TCR2 Therapeutics this week said it is shifting away from developing its autologous cell therapy TC-110 for patients with CD19-positive non-Hodgkin lymphoma and adult acute lymphoblastic leukemia. The choice to deprioritize this therapy will allow TCR2 to focus on treating solid tumors. The firm also said that by the end of the year it anticipates selecting a recommended Phase II dose for its autologous cell therapy gavocabtagene autoleucel, which it is developing for patients with mesothelin-expressing solid tumors. Finally, during the first quarter of 2022, the company will file an investigational new drug application for TC-510, a treatment involving T cells bound to T-cell receptor fusion constructs, or TRuC-T cells, and enhanced with a PD1xCD28 switch receptor.


Viome Life Sciences this week said it has expanded an existing R&D partnership with GlaxoSmithKline to develop new therapeutic interventions for chronic diseases, including autoimmune diseases and cancers. The new deal builds on a previously announced collaboration investigating the prevention of specific chronic diseases using Viome's microbiome analysis and artificial intelligence platform.
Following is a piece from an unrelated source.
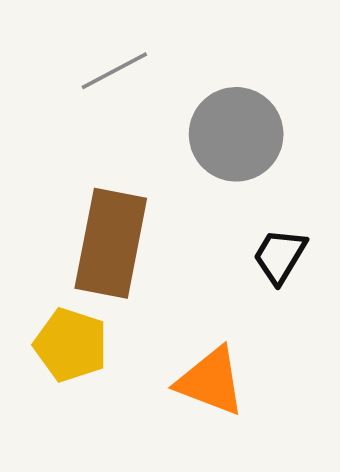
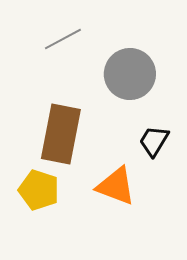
orange triangle: (211, 381) -> (116, 186), moved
Under the terms of the renewed agreement, the partners intend to conduct a clinical validation trial. Financial terms were not disclosed.


Biological Dynamics said this week that the US Food and Drug Administration has granted breakthrough device designation for its liquid biopsy Exo-PDAC assay. The test is designed to detect pancreatic ductal adenocarcinoma early by identifying exosomal biomarkers. Exo-PDAC is the first assay to use Biological Dynamics' Verita platform, an alternating current electrokinetic-based technology, which the firm is exploring for cancer, Alzheimer's disease, and infectious disease detection. The test uses a small blood sample from patients and requires minimal sample preparation or processing.
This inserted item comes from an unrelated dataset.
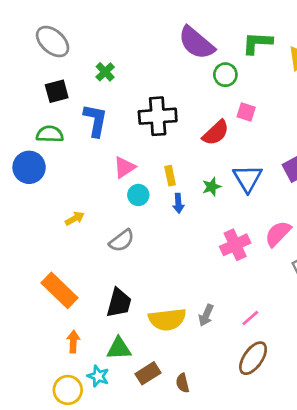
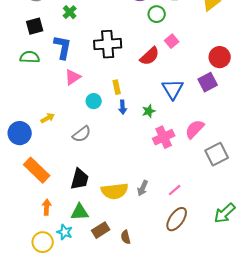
pink square: (246, 112) -> (172, 41), turned 32
blue circle: (29, 167) -> (20, 133), moved
pink triangle: (124, 167) -> (73, 77), moved
green star: (212, 187) -> (149, 111), moved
Virginia Commonwealth University Massey Cancer Center and Virginia State University this week said they've received a $1.7 million team science grant from the National Cancer Institute that they will use to support projects focused on reducing cancer disparities. In one study backed by the grant, researchers are searching for genetic explanations for why Black Americans are more susceptible to liver and gastrointestinal cancers than white Americans. The funding, for the first time, brings together a Virginia-based cancer center and a historically Black college or university, and will also support hands-on research opportunities for underrepresented science students. 


In Brief This Week is a selection of news items that may be of interest to our readers but had not previously appeared in Precision Oncology News.